### WHAT IS BEING ASKED:
Retype, word for word, only the lines from the one with "58 mm for at passe korrekt ind i armaturet." through the last line of the data below.

### DATASET EXTRACT:
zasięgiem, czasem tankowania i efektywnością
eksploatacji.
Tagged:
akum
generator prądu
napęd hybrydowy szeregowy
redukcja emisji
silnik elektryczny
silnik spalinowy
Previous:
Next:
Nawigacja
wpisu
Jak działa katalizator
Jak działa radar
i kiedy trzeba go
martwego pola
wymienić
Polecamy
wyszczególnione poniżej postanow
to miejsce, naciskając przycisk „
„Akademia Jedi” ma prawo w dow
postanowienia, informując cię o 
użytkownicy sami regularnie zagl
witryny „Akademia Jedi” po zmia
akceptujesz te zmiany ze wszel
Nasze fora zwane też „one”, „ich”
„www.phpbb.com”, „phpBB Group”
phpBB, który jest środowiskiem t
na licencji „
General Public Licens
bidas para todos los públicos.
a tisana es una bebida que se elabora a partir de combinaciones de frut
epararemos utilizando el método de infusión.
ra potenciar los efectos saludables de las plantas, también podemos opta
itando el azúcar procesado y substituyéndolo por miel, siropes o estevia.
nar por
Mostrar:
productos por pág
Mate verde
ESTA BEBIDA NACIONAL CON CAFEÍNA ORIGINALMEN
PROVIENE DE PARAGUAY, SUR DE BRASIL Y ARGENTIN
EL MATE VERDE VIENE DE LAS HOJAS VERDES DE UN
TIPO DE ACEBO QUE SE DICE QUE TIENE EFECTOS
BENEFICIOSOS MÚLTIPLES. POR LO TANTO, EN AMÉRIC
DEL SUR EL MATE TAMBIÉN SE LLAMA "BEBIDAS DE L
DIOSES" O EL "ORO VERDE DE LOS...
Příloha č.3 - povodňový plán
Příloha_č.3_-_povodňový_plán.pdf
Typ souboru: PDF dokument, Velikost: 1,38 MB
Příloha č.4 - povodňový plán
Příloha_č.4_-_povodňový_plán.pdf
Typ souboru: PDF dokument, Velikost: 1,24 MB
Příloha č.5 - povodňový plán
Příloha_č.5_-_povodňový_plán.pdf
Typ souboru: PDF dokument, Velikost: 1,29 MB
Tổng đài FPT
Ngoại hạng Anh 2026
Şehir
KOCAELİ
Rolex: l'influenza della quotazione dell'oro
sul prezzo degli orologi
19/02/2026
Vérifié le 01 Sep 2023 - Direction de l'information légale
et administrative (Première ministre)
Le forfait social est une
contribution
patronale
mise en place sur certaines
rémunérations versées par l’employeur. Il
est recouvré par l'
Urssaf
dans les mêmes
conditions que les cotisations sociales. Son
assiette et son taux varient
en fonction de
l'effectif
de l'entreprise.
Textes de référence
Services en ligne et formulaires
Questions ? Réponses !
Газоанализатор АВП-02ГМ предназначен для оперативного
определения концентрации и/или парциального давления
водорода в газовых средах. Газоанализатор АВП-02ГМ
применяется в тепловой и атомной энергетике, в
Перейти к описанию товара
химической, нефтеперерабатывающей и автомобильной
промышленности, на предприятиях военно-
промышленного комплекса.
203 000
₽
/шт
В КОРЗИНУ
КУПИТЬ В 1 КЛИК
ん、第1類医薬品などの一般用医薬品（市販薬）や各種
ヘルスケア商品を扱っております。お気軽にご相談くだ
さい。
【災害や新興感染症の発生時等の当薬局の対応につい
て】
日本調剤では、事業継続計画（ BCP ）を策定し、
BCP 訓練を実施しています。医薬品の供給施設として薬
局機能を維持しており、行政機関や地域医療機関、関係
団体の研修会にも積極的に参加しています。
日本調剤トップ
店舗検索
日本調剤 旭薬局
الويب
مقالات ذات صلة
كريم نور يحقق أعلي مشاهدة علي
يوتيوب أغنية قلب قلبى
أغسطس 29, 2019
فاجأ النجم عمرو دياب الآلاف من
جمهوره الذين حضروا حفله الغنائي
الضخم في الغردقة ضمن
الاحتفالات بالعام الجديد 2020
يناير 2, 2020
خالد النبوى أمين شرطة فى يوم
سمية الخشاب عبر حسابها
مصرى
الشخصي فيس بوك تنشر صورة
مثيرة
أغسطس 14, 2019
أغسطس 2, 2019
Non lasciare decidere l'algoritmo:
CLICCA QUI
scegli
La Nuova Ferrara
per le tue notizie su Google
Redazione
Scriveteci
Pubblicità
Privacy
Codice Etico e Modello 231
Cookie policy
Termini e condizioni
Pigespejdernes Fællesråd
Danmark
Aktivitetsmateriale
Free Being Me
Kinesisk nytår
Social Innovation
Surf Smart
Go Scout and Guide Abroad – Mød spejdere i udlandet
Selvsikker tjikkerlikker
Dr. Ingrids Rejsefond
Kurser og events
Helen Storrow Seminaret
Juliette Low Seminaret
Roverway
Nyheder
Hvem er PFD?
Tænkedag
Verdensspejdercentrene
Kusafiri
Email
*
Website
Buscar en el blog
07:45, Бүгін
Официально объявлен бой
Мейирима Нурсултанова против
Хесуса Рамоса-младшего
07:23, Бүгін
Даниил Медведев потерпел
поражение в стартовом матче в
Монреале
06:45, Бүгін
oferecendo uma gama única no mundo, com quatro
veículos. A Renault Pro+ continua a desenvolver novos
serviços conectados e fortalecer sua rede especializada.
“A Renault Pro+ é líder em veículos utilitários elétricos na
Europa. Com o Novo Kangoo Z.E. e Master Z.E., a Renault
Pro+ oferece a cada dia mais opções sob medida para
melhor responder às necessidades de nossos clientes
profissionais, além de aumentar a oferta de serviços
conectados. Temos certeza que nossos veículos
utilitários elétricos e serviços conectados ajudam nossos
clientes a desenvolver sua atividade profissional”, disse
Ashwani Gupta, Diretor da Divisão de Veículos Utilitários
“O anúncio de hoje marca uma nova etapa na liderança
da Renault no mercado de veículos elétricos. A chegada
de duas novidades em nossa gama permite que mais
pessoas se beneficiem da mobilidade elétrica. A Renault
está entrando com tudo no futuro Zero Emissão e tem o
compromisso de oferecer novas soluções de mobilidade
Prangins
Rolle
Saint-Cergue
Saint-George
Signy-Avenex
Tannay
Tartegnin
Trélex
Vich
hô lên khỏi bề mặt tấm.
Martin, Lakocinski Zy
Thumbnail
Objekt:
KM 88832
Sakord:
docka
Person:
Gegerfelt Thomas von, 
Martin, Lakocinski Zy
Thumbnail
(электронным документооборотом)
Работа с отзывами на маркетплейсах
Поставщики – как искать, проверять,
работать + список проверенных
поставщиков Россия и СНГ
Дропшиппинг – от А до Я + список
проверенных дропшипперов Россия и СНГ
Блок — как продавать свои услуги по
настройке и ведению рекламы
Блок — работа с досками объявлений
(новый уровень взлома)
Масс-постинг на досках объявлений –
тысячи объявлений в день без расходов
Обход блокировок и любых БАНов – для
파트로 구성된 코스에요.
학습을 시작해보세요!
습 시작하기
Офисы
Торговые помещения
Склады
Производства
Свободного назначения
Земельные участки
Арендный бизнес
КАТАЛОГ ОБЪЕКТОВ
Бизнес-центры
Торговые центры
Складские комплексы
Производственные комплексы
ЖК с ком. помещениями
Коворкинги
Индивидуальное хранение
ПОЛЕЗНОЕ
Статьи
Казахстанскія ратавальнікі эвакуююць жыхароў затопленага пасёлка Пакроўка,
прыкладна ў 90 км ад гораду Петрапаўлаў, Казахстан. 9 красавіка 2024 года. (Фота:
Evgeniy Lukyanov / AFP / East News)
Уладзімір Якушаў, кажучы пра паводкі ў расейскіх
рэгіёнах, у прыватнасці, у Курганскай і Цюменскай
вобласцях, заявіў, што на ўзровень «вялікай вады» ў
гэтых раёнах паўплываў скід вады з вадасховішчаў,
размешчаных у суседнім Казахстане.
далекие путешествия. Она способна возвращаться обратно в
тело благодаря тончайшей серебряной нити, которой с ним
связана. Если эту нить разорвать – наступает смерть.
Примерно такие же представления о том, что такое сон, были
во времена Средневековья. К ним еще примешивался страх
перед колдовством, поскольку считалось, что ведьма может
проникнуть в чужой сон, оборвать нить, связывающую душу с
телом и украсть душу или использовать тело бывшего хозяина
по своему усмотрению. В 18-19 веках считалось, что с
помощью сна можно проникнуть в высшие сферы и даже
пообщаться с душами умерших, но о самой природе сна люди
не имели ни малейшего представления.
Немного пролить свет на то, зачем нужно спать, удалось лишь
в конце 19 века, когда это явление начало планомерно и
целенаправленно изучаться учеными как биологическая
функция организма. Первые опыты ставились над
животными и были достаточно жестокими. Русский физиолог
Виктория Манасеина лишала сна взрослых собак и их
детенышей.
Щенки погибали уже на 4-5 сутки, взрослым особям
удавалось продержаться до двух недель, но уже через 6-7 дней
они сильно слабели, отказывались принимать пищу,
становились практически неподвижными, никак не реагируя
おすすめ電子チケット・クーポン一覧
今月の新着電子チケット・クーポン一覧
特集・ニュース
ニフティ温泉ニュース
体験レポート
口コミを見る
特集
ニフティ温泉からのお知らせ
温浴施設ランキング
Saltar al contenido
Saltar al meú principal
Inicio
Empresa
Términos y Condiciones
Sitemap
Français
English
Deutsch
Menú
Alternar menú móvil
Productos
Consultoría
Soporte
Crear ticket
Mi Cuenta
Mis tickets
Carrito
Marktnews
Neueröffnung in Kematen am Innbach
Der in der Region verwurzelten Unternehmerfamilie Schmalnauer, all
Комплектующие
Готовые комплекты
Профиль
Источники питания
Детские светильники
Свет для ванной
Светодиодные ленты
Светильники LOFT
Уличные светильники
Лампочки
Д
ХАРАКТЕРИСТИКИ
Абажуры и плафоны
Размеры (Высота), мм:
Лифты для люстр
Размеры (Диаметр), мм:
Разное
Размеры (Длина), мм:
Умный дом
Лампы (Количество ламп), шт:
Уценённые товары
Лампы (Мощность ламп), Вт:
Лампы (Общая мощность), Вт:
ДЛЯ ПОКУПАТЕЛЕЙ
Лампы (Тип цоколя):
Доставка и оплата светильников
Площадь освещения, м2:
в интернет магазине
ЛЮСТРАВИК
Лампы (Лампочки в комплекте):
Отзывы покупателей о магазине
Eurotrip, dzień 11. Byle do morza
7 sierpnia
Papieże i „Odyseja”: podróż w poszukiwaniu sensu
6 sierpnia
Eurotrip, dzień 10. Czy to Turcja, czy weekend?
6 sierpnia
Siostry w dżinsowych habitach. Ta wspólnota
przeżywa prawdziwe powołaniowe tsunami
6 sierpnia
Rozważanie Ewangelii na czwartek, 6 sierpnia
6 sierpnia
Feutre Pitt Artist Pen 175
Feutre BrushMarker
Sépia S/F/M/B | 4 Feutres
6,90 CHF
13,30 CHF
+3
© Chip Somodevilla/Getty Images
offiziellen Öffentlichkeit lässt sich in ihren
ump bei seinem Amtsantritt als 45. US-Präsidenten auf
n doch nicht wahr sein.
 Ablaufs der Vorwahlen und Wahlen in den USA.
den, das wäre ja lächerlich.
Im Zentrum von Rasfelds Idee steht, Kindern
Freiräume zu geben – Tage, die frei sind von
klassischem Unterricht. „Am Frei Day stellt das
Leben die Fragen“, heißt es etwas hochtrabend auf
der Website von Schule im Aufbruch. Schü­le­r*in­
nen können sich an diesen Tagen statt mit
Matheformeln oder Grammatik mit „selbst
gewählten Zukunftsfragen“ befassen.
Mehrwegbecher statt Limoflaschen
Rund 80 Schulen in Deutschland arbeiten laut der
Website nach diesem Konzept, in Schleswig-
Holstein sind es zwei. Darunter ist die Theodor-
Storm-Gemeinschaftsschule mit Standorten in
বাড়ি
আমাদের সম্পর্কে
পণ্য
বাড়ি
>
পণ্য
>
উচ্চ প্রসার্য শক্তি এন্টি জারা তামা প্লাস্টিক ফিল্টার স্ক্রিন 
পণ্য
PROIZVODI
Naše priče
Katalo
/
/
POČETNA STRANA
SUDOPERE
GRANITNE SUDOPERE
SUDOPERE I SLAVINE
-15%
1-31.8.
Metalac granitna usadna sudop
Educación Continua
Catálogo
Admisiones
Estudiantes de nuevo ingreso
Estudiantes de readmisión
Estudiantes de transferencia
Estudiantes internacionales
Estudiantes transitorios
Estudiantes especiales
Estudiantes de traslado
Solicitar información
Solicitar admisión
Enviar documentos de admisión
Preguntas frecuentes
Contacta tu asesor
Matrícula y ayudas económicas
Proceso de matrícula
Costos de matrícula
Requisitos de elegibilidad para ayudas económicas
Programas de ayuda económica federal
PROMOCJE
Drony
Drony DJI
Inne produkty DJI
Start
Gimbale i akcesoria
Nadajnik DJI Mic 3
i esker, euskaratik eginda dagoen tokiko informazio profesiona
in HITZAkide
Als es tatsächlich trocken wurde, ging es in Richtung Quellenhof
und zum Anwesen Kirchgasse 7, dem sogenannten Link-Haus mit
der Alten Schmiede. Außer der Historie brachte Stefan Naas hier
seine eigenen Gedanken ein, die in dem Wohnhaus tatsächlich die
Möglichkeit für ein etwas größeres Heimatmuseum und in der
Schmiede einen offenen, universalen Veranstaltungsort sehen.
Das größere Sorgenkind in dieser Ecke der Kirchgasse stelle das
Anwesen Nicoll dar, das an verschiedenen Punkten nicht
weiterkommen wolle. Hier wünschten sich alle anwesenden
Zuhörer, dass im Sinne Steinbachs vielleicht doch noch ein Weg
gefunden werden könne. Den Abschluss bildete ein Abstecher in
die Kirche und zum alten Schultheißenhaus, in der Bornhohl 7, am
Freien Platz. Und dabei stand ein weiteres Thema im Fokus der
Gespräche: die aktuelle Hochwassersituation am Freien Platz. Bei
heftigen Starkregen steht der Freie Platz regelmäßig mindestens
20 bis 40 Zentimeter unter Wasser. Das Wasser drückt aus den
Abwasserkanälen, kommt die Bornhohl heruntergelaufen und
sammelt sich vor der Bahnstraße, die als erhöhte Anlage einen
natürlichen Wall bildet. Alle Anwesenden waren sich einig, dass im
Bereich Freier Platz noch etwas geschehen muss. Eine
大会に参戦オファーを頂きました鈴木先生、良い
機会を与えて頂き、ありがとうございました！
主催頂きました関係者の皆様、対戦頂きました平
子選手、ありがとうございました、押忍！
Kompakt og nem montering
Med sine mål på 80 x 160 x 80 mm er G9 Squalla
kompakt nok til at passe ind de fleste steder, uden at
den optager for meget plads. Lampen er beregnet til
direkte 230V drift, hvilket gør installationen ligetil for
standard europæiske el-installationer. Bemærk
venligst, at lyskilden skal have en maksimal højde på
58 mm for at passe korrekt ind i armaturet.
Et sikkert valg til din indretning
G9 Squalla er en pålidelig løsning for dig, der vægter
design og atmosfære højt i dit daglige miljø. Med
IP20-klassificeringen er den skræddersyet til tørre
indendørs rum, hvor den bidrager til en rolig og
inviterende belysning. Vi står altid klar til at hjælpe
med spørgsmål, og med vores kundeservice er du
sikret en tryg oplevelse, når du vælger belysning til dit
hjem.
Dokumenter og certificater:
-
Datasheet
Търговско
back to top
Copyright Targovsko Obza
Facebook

### ANSWER BOX:
58 mm for at passe korrekt ind i armaturet.
Et sikkert valg til din indretning
G9 Squalla er en pålidelig løsning for dig, der vægter
design og atmosfære højt i dit daglige miljø. Med
IP20-klassificeringen er den skræddersyet til tørre
indendørs rum, hvor den bidrager til en rolig og
inviterende belysning. Vi står altid klar til at hjælpe
med spørgsmål, og med vores kundeservice er du
sikret en tryg oplevelse, når du vælger belysning til dit
hjem.
Dokumenter og certificater:
-
Datasheet
Търговско
back to top
Copyright Targovsko Obza
Facebook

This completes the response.